Going Beyond the "Diversity Pipeline" and Dealing with Stereotype Threat

By From Advocacy to Activism Archives
Cover image for  article: Going Beyond the "Diversity Pipeline" and Dealing with Stereotype Threat

As MAIP (the 4A's Multicultural Advertising Internship Program) gears up for this summer's internship cycle, I thought I'd share some recommendations from my in-depth research on the program conducted over a decade ago -- recommendations that, from my understanding of the current state of diversity in advertising, remain as relevant as ever.

In short, my research suggests that advertising's race problem presents a unique set of challenges for Black interns hoping to break into a predominantly white industry. On the one hand, Black interns are often expected to offer their unique insight into their own demographic for the benefit of their white colleagues. On the other, and at the same time, these interns must constantly self-monitor their behavior because, unlike whites, they are seen to represent -- and be represented by -- all other Blacks.
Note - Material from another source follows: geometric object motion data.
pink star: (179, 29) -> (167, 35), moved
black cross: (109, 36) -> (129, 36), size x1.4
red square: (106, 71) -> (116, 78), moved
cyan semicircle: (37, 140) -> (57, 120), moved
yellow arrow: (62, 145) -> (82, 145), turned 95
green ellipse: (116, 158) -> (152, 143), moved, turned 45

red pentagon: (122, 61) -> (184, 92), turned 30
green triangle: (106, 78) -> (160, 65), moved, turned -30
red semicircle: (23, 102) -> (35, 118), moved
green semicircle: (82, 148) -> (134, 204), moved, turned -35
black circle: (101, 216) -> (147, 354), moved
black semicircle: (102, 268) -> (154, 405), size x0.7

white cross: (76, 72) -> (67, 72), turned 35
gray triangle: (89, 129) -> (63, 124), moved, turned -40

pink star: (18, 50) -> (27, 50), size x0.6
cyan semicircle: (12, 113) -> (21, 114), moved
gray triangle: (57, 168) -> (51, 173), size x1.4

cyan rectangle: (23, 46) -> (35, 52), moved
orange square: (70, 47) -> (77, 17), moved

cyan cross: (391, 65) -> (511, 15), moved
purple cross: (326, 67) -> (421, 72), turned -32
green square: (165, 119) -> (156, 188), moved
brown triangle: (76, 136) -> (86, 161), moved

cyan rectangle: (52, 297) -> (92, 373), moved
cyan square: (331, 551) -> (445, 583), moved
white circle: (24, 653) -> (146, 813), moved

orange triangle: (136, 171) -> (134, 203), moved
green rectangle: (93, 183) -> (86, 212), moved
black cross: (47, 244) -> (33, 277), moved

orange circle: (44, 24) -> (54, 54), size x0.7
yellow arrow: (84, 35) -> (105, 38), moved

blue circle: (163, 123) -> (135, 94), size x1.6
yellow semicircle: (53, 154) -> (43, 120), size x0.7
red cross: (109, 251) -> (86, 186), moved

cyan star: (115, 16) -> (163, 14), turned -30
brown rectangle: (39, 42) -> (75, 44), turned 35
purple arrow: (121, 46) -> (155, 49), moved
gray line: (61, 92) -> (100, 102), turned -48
This is called stereotype threat and means that, in order to succeed, Black employees must often code switch in order to negotiate their white colleagues' racial stereotypes about Blacks. Sensing white surveillance, Blacks often avoid even appearing to prefer the company of people who look like them because the mere recognition of Black racial affiliation threatens to further exacerbate existing Black marginalization inside agencies. Moreover, these pressures make Black interns wary of seeking out help from other more established Black employees and thus place them at a career development disadvantage vis-à-vis whites who have no qualms about requesting mentorship from other whites.

And while internships might seem like a logical mechanism for expanding the so-called "pipeline" of underrepresented talent, the structural impediments of unpaid internships, nepotism and other practices that favor those already in power would make "obstacle course" a more fitting analogy. So, I would like to recommend three alternatives to internships that could help diversify the advertising industry and help close the Black–white labor gap.
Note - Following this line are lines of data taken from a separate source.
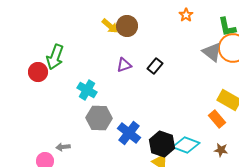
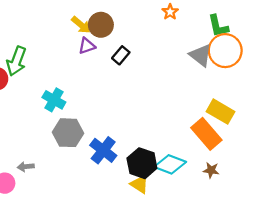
purple triangle: (124, 65) -> (87, 46), moved
black rectangle: (155, 66) -> (121, 55), moved
orange rectangle: (217, 119) -> (206, 134), size x1.5

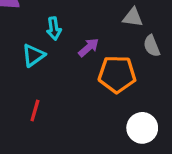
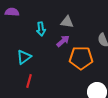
gray triangle: (133, 17) -> (67, 22), moved
cyan triangle: (33, 55) -> (24, 57), moved

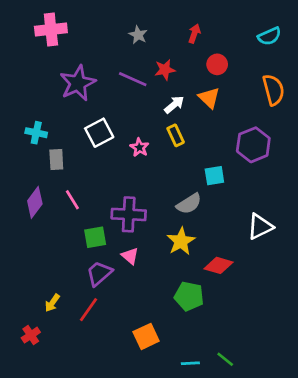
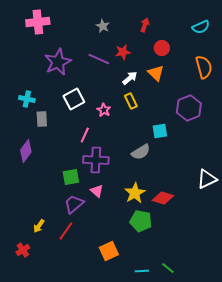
pink line: (72, 200) -> (85, 135), moved, turned 56
white triangle: (260, 227) -> (207, 179), moved
yellow star: (181, 241) -> (135, 193), moved

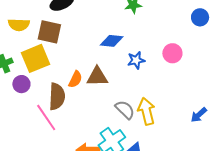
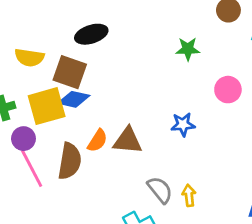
blue diamond: (112, 41) -> (74, 99), moved
pink circle: (172, 53) -> (228, 90), moved
yellow arrow: (146, 111) -> (189, 195), size x0.6
pink line: (46, 118) -> (32, 168), moved

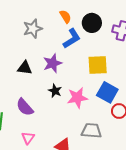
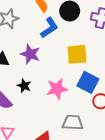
purple star: (52, 63) -> (30, 54), turned -30
black star: (55, 91) -> (24, 86), moved

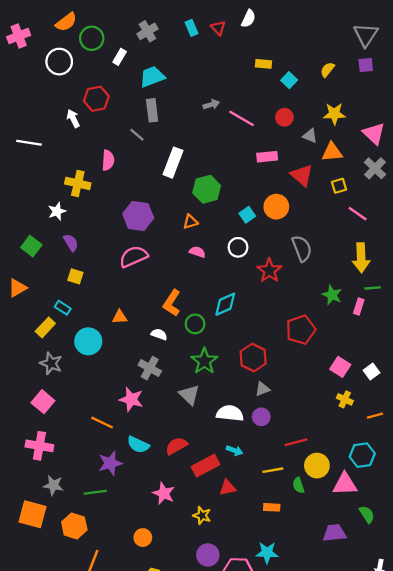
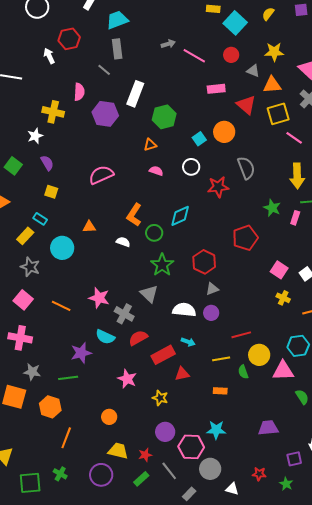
cyan square: (289, 80) -> (235, 23), size x1.6
yellow square: (339, 186) -> (278, 114), size x1.6
purple hexagon: (138, 216) -> (105, 114), moved
red star: (269, 271) -> (218, 187), turned 30
gray cross: (150, 368) -> (124, 314), moved
orange line: (102, 423) -> (61, 306), moved
purple trapezoid: (334, 533) -> (268, 428), moved

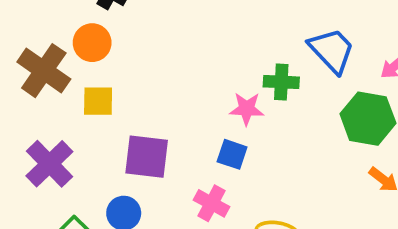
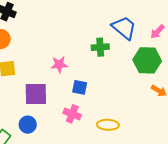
pink star: (247, 109) -> (59, 65), moved

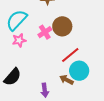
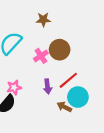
pink star: (19, 40) -> (14, 87), moved
purple arrow: (45, 90) -> (47, 86), moved

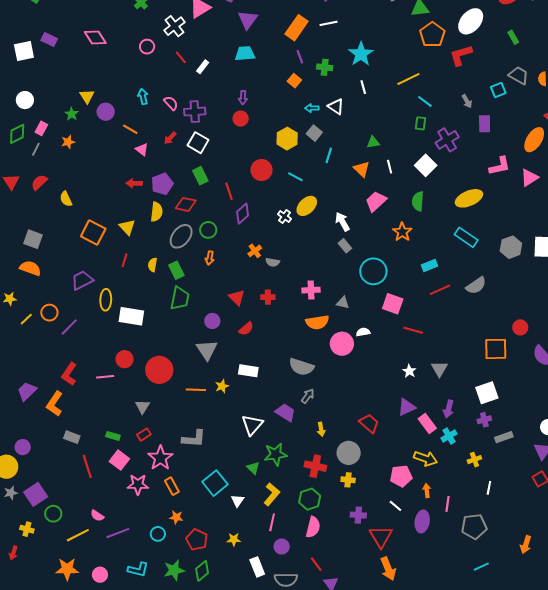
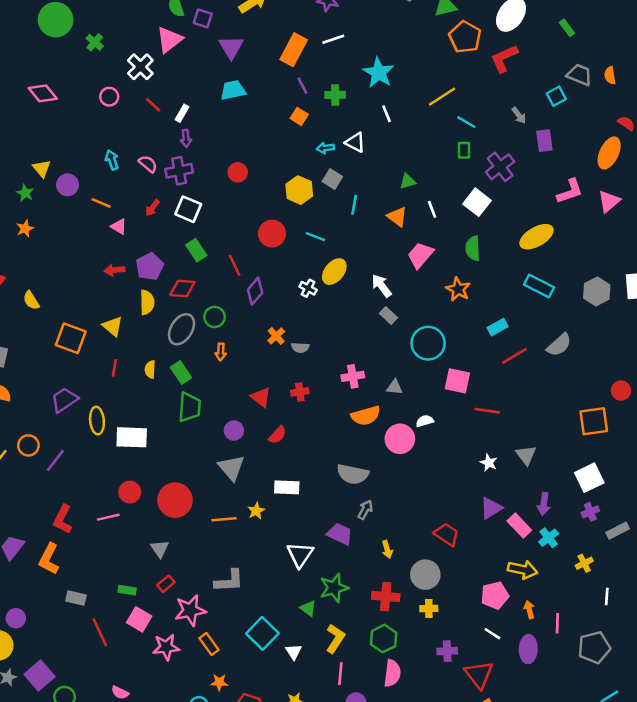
purple arrow: (243, 98) -> (186, 138), moved
pink star: (160, 458) -> (190, 610), turned 30

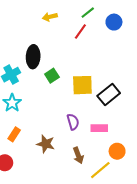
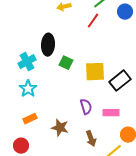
green square: (52, 76) -> (66, 63), turned -32
orange rectangle: (14, 134) -> (30, 119), turned 32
First, agencies should raise entry-level salaries to better attract talented working class and/or first-generation college students of color. Otherwise, the WASPy homogeneity of the Mad Men era will continue to reproduce its hold on advertising by hoarding opportunities for the wealthy and well-connected who have families able to subsidize exciting (but unpaid or low salaried) opportunities.

Second, agencies should start recognizing code switching as a valuable skill for marketing across demographic targets since employees of color can offer valuable ethnographic perspectives on the tastes and dispositions of a majority white culture which they've learned to recognize and find ways to survive within. This would help agencies avoid hiring Blacks merely for their "Black perspective" as this isolates them from peers, pigeonholes their identity along a single axis, and ultimately limits their contributions and truncates their careers.

Third, to mitigate stereotype threat and avoid anti-affirmative action backlash against interns of color, agencies should provide incentives for cross-racial mentoring and explain the purpose of MAIP in the context of contemporary (not just historical) race inequality and discrimination within advertising. Furthermore, these efforts should be led by white management, not delegated to HR practitioners of color, and coupled with placing a moratorium on management's widespread practice of trading internship slots as favors to their own friends, families, or important clients. This kind of cronyism disproportionately benefits whites and undermines HR departments, who should instead be empowered to make all internship or entry-level hires without interference either from management or mostly white teams who tend to refer and hire people like themselves based on vague, subjective notions of "fit" and "chemistry."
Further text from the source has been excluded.